=== Assigned task ===
Copy out every entry that follows, without a single picture.
-- Material for the task follows --
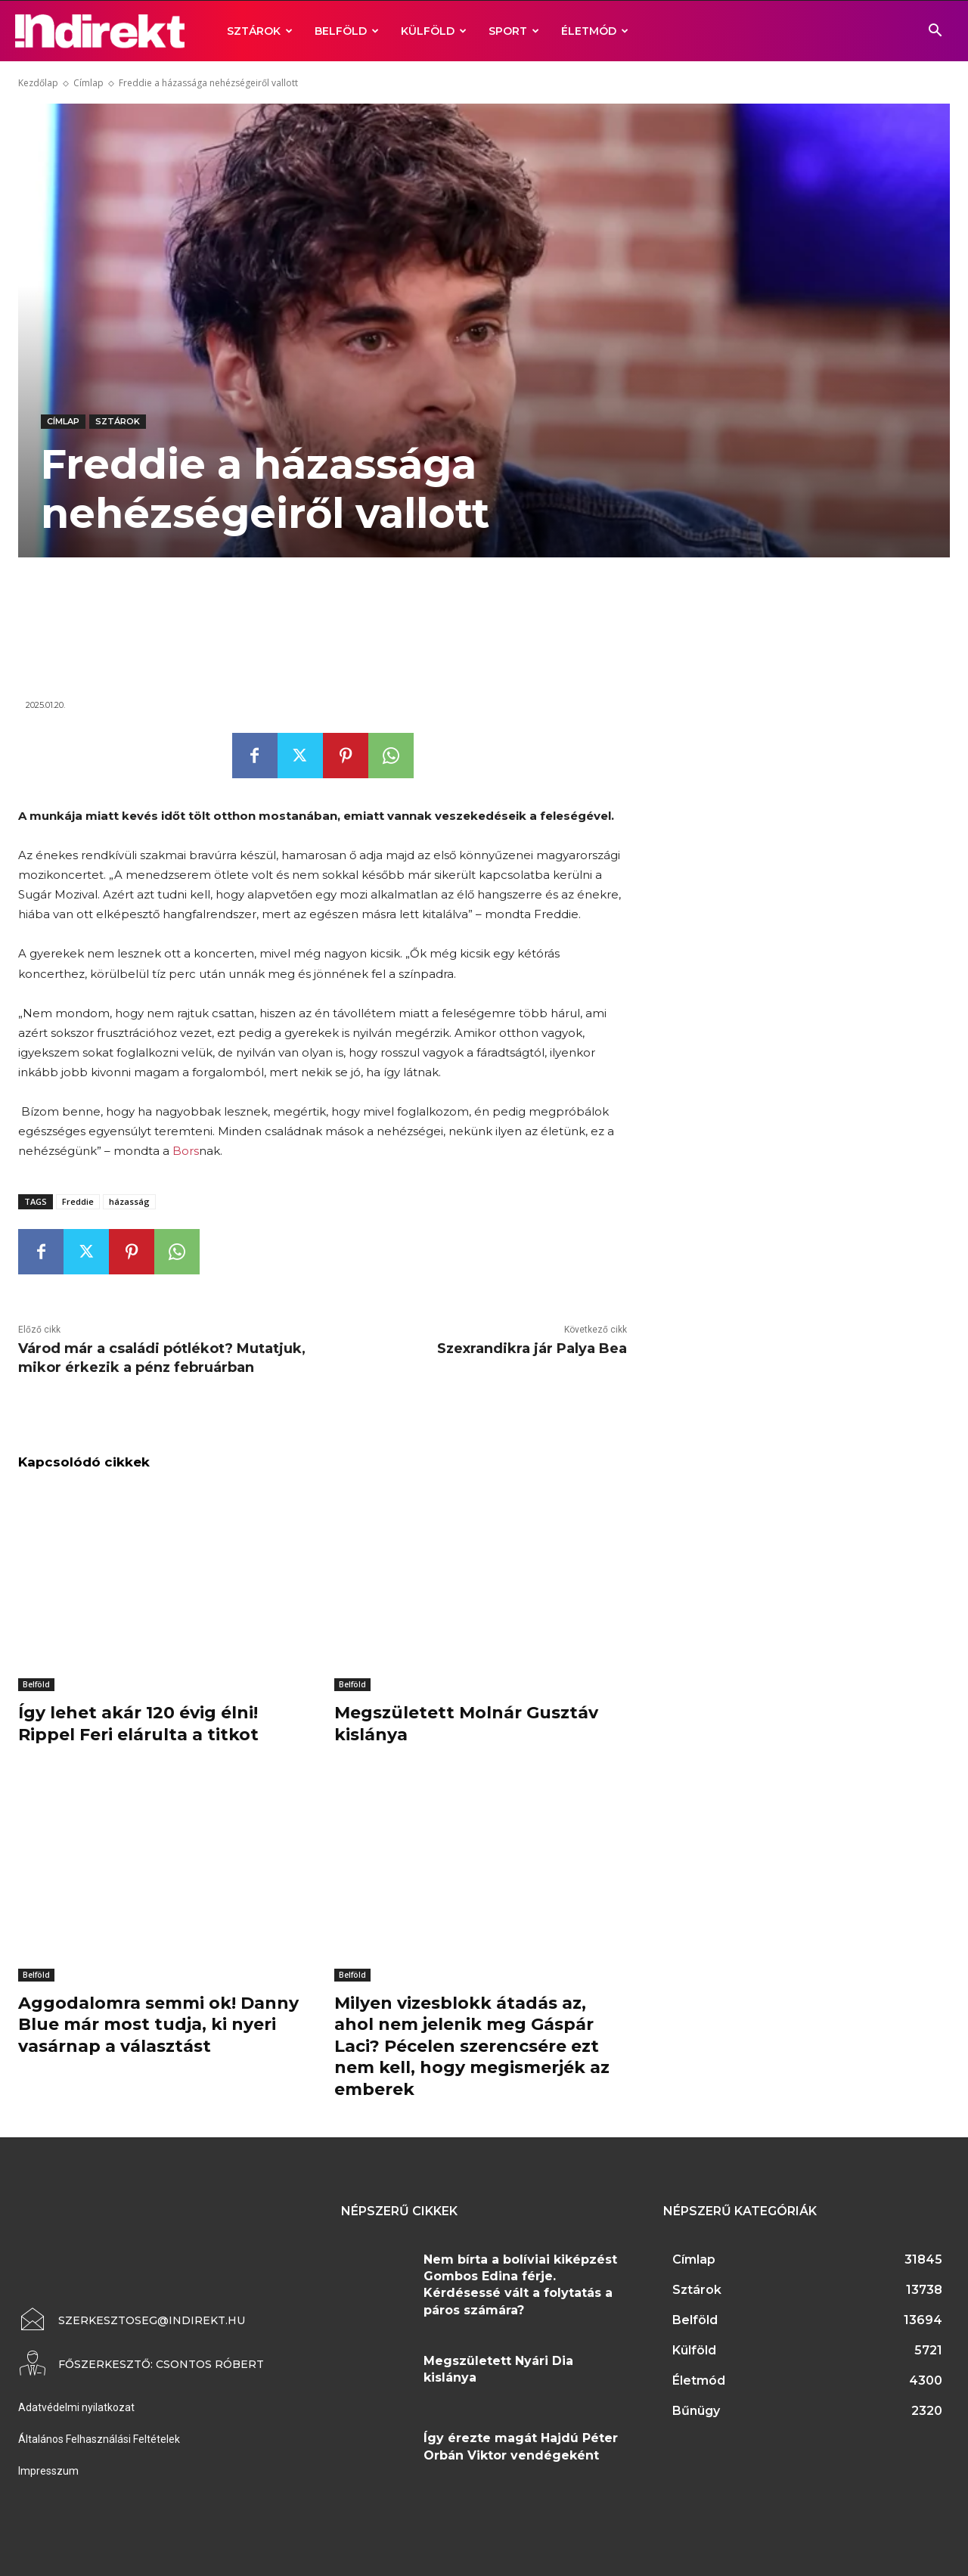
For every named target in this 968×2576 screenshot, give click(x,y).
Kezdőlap (38, 82)
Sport (514, 31)
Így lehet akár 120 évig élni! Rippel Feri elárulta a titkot (138, 1723)
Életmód (594, 31)
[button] (935, 32)
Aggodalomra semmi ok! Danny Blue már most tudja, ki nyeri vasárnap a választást (158, 2024)
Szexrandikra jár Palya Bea (532, 1348)
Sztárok (260, 31)
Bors (185, 1151)
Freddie (78, 1201)
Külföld (434, 31)
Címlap (88, 82)
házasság (129, 1201)
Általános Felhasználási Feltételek (99, 2439)
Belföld (347, 31)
-- Material for the task concluded --
=== Expected answer ===
For every named target in this 968×2576 screenshot, give click(x,y).
Kezdőlap (38, 82)
Sport (514, 31)
Így lehet akár 120 évig élni! Rippel Feri elárulta a titkot (138, 1723)
Életmód (594, 31)
[button] (935, 32)
Aggodalomra semmi ok! Danny Blue már most tudja, ki nyeri vasárnap a választást (158, 2024)
Szexrandikra jár Palya Bea (532, 1348)
Sztárok (260, 31)
Bors (185, 1151)
Freddie (78, 1201)
Külföld (434, 31)
Címlap (88, 82)
házasság (129, 1201)
Általános Felhasználási Feltételek (99, 2439)
Belföld (347, 31)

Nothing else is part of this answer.